§ **ACTION ITEM**
Retype the records below exactly as they appear, but leave out any pictures.

Saved entries:
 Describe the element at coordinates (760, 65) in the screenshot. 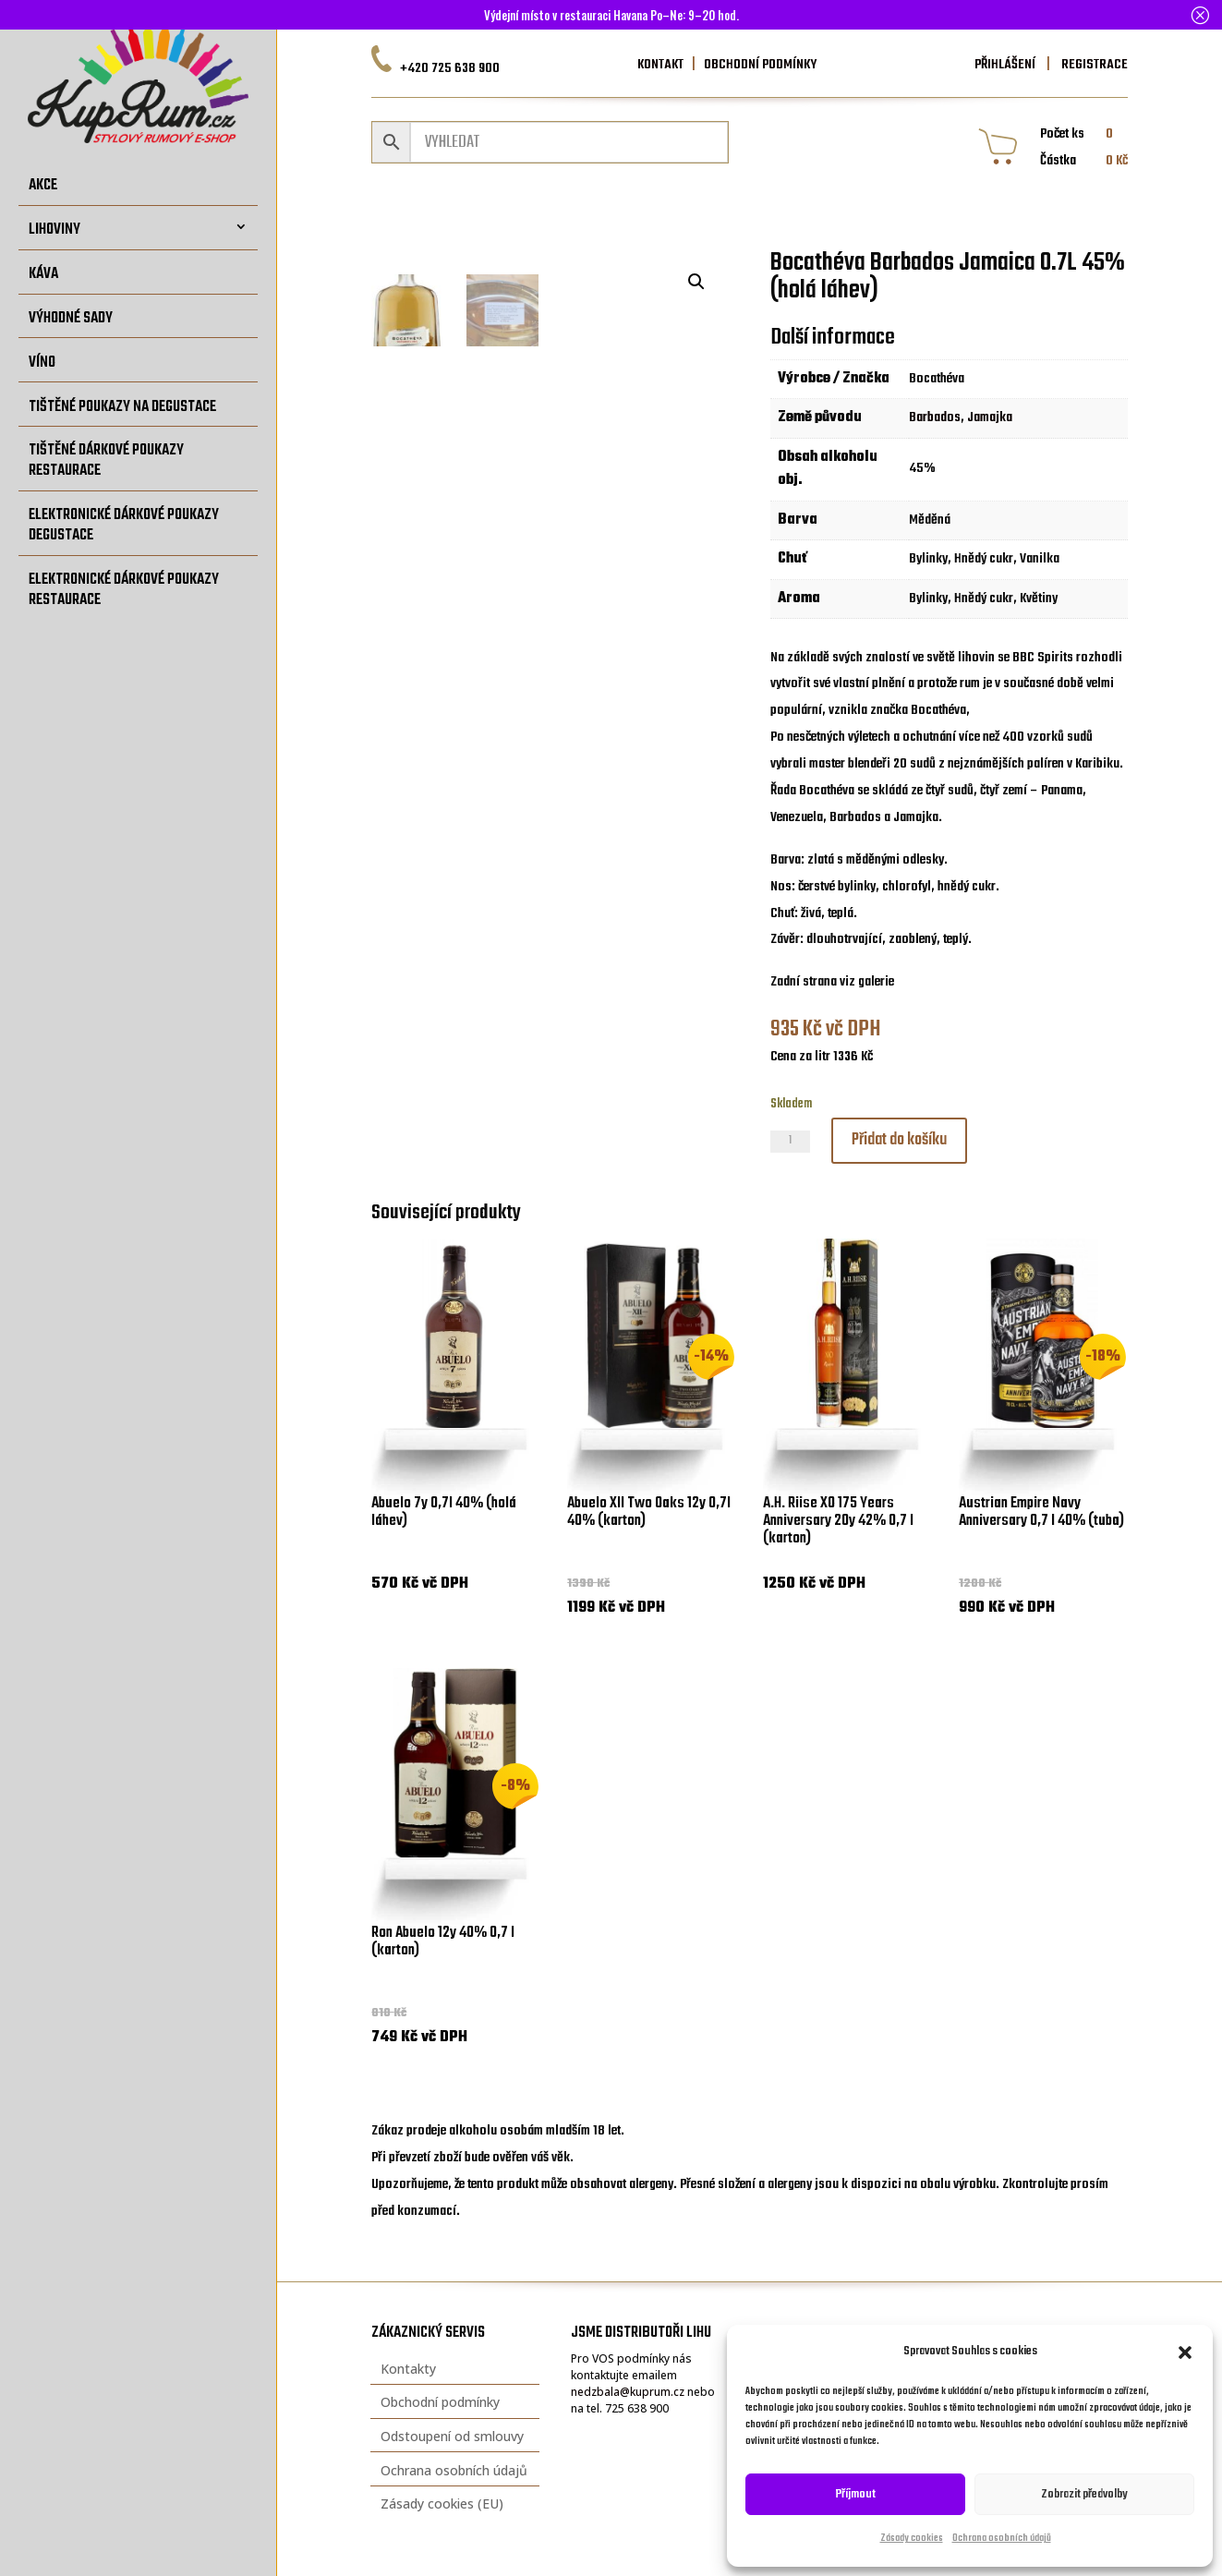

I see `OBCHODNÍ PODMÍNKY` at that location.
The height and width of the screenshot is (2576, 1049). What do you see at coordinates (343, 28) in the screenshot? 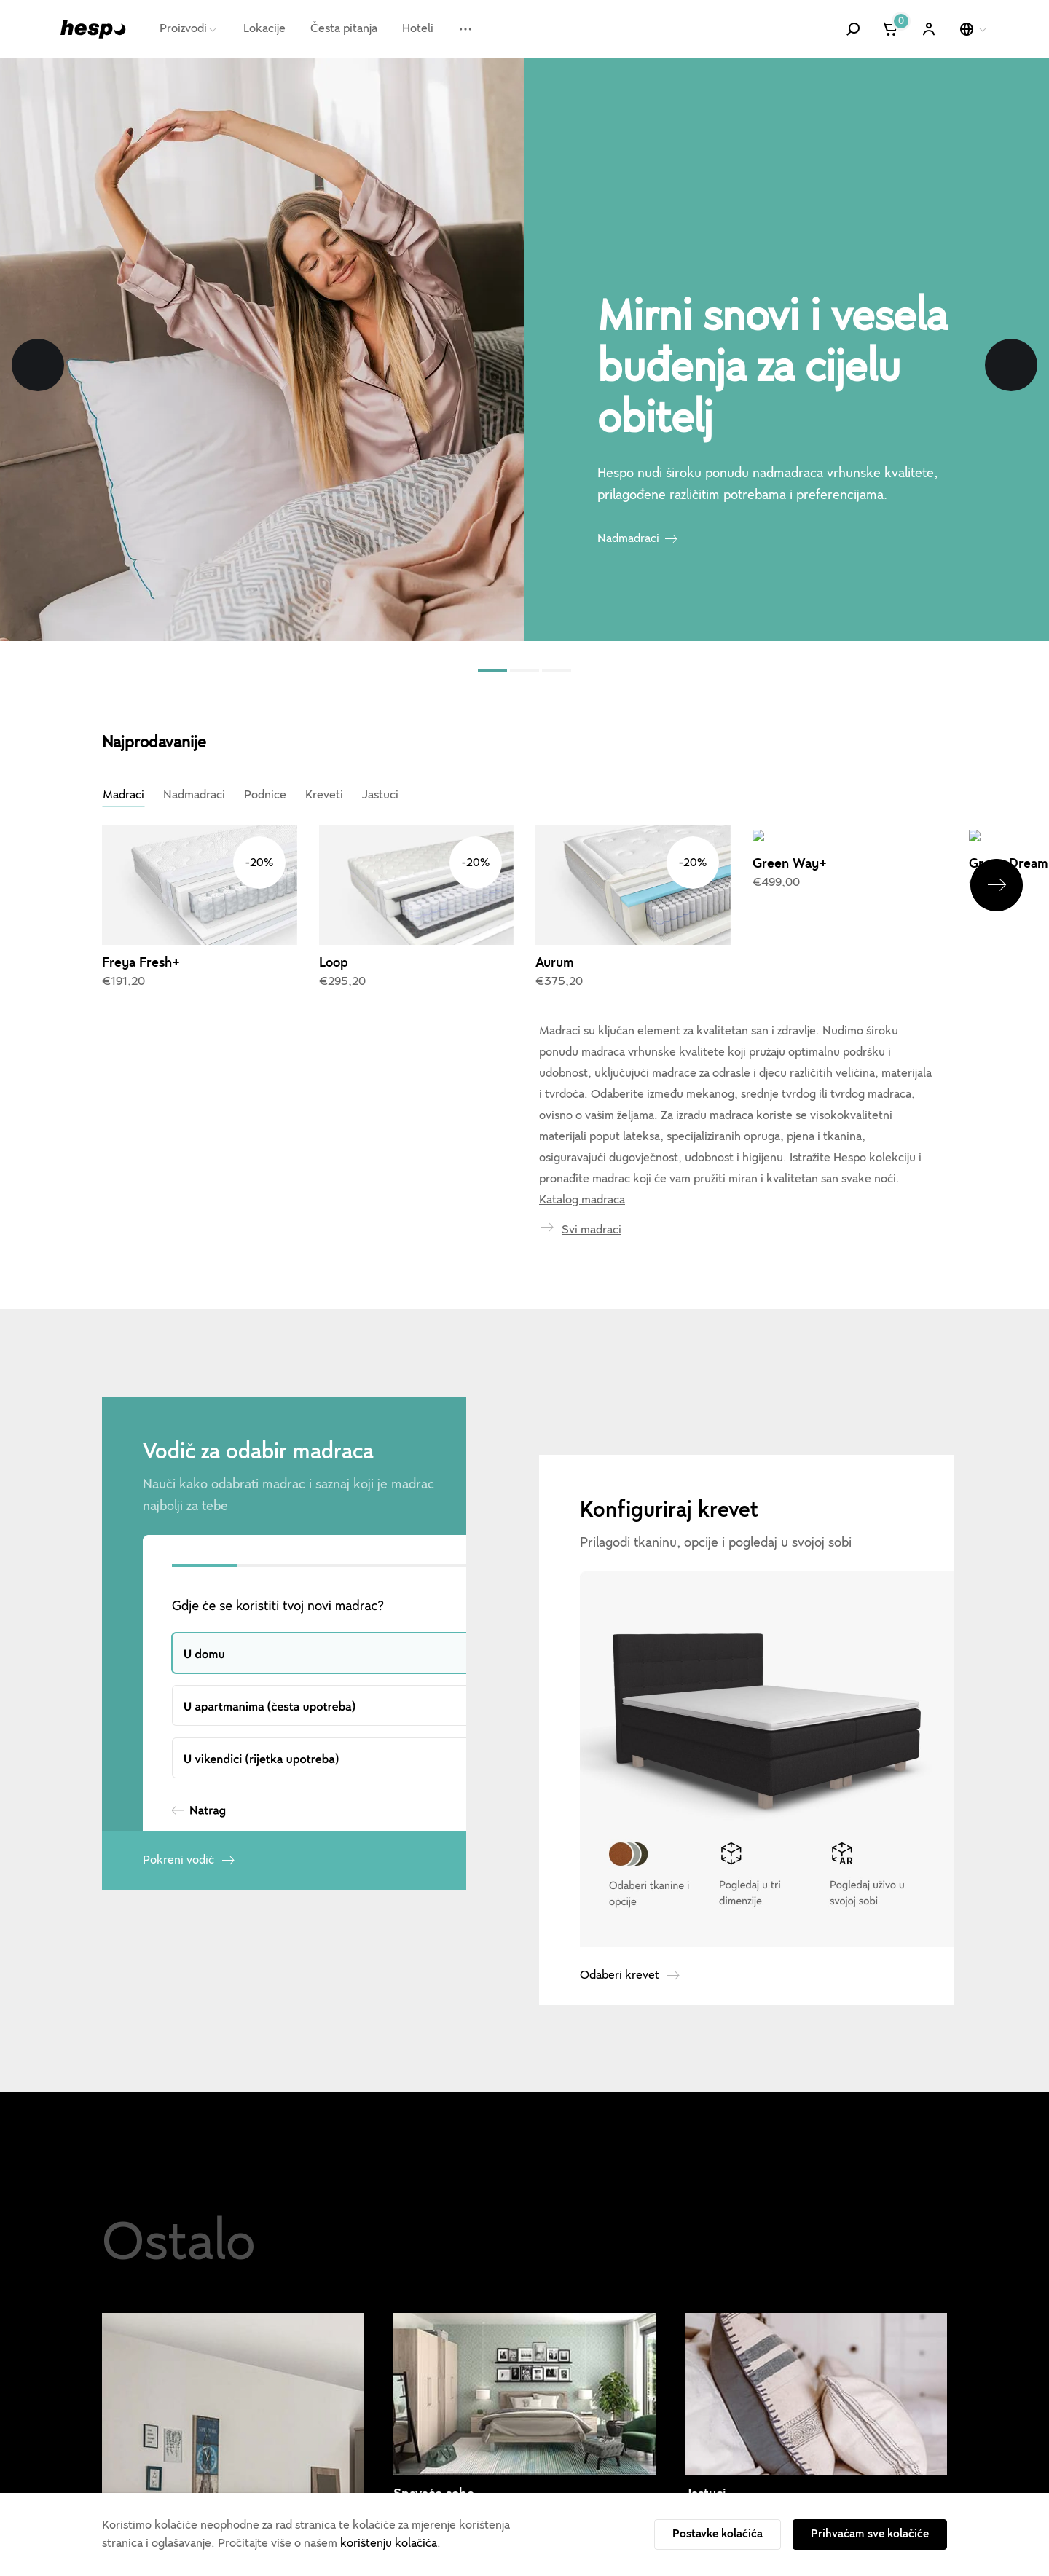
I see `Česta pitanja` at bounding box center [343, 28].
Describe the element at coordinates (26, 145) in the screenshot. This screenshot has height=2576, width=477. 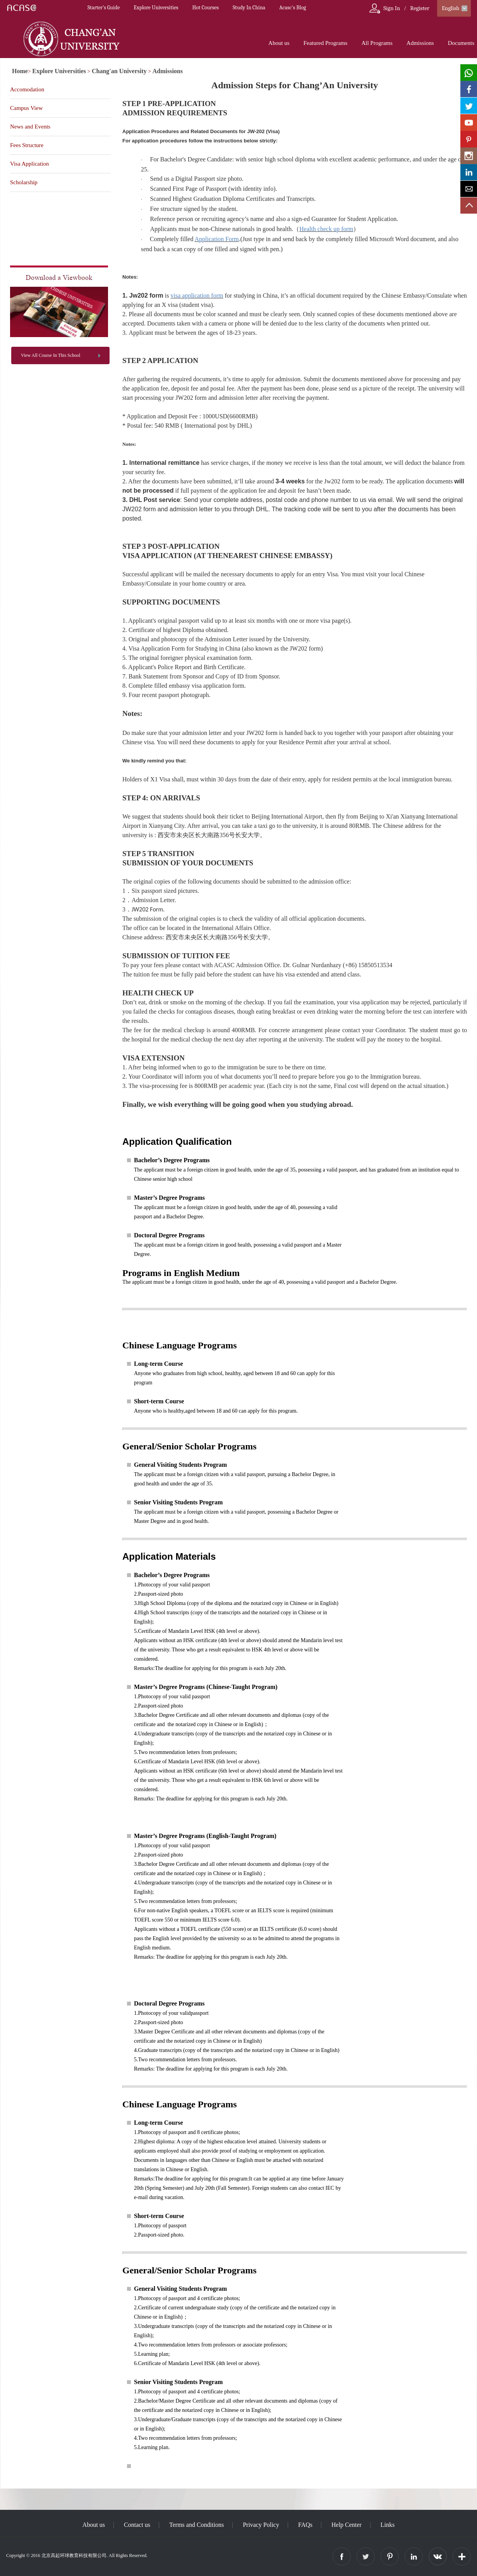
I see `Fees Structure` at that location.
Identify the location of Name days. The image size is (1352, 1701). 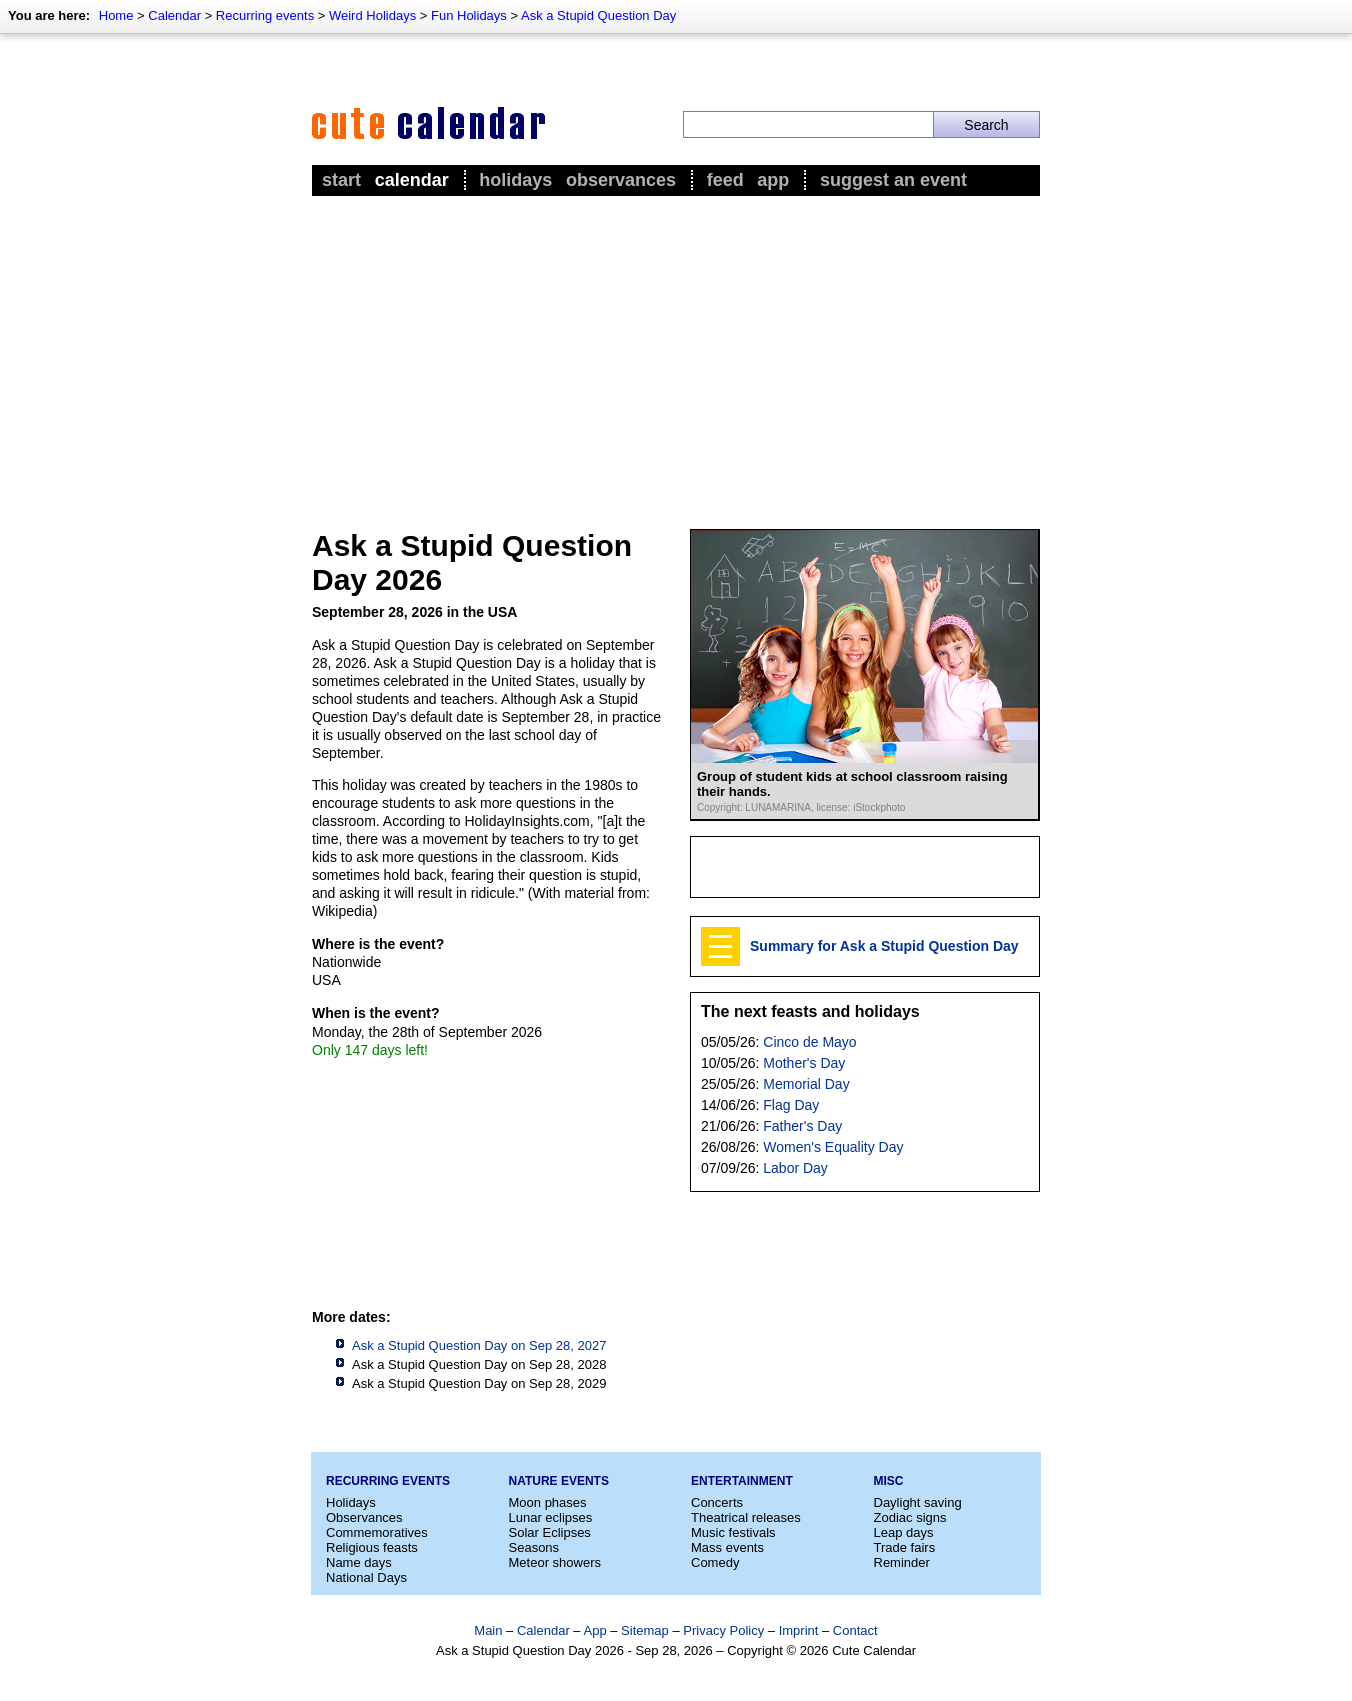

§ **EXERCISE RESULT**
 Describe the element at coordinates (760, 65) in the screenshot. 

I see `OBCHODNÍ PODMÍNKY` at that location.
The height and width of the screenshot is (2576, 1049). What do you see at coordinates (343, 28) in the screenshot? 
I see `Česta pitanja` at bounding box center [343, 28].
Describe the element at coordinates (26, 145) in the screenshot. This screenshot has height=2576, width=477. 
I see `Fees Structure` at that location.
Identify the location of Name days. The image size is (1352, 1701). 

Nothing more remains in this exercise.